EXTRACTED RECORDS START
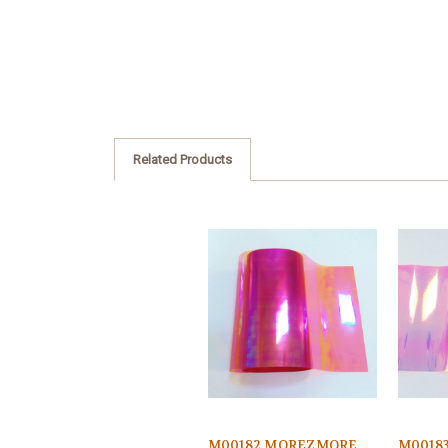
Related Products
M00182 MOREZMORE
M0018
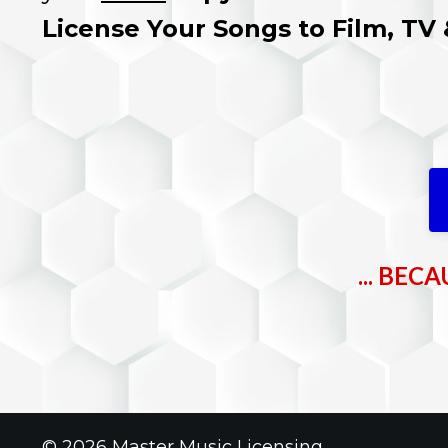
License Your Songs to Film, TV
... BE
© 2026 Master Music Licensing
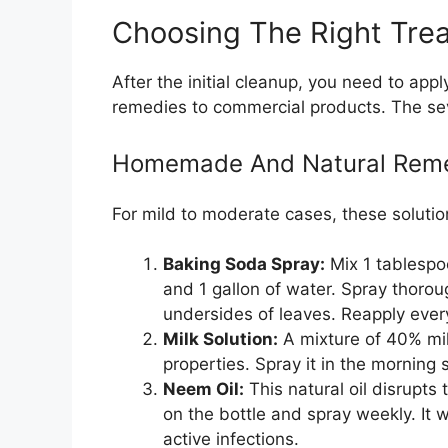
Choosing The Right Trea
After the initial cleanup, you need to a
remedies to commercial products. The sever
Homemade And Natural Rem
For mild to moderate cases, these solutio
Baking Soda Spray:
Mix 1 tablespoo
and 1 gallon of water. Spray thoroug
undersides of leaves. Reapply every
Milk Solution:
A mixture of 40% mi
properties. Spray it in the morning s
Neem Oil:
This natural oil disrupts t
on the bottle and spray weekly. It 
active infections.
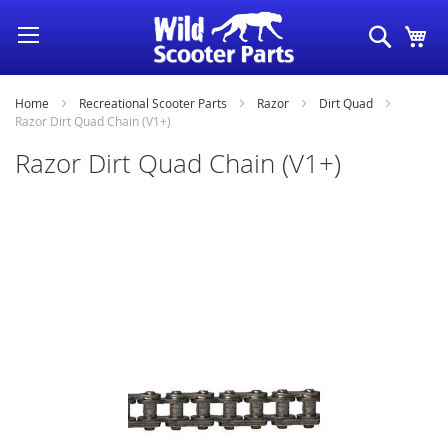
Skip
Search
My
to
Content
Home
Recreational Scooter Parts
Razor
Dirt Quad
Razor Dirt Quad Chain (V1+)
Razor Dirt Quad Chain (V1+)
Skip
to
the
end
of
the
images
gallery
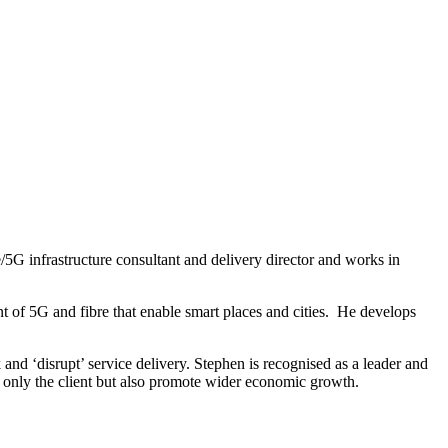
re/5G infrastructure consultant and delivery director and works in
t of 5G and fibre that enable smart places and cities. He develops
and ‘disrupt’ service delivery. Stephen is recognised as a leader and
ot only the client but also promote wider economic growth.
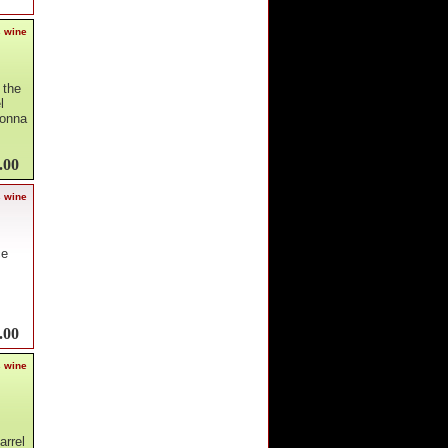
s wine
 the
l
donna
.00
s wine
ce
.00
s wine
arrel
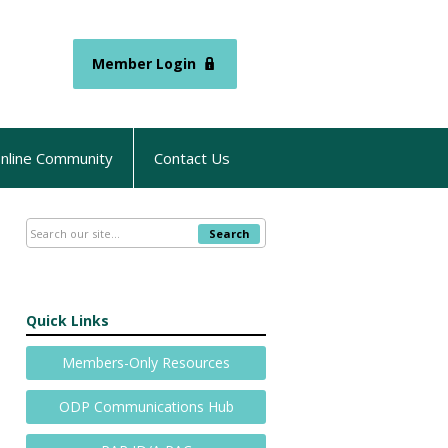
Member Login
nline Community
Contact Us
Search
Quick Links
Members-Only Resources
ODP Communications Hub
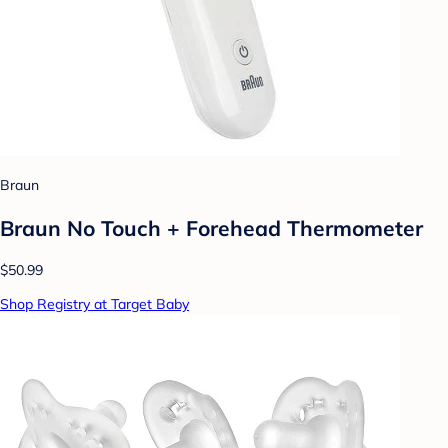
Braun
Braun No Touch + Forehead Thermometer
$50.99
Shop Registry at Target Baby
EXTRACTED RECORDS END
__PROBLEM TO SOLVE__
Return a verbatim transcription of the data, omitting all images.

__EXPECTED OUTPUT__
Related Products
M00182 MOREZMORE
M0018
License Your Songs to Film, TV
... BE
© 2026 Master Music Licensing
Choosing The Right Trea
After the initial cleanup, you need to a
remedies to commercial products. The sever
Homemade And Natural Rem
For mild to moderate cases, these solutio
Baking Soda Spray:
Mix 1 tablespoo
and 1 gallon of water. Spray thoroug
undersides of leaves. Reapply every
Milk Solution:
A mixture of 40% mi
properties. Spray it in the morning s
Neem Oil:
This natural oil disrupts t
on the bottle and spray weekly. It 
active infections.
Skip
Search
My
to
Content
Home
Recreational Scooter Parts
Razor
Dirt Quad
Razor Dirt Quad Chain (V1+)
Razor Dirt Quad Chain (V1+)
Skip
to
the
end
of
the
images
gallery
re/5G infrastructure consultant and delivery director and works in
t of 5G and fibre that enable smart places and cities. He develops
and ‘disrupt’ service delivery. Stephen is recognised as a leader and
ot only the client but also promote wider economic growth.
s wine
 the
l
donna
.00
s wine
ce
.00
s wine
arrel
Member Login
nline Community
Contact Us
Search
Quick Links
Members-Only Resources
ODP Communications Hub
Braun
Braun No Touch + Forehead Thermometer
$50.99
Shop Registry at Target Baby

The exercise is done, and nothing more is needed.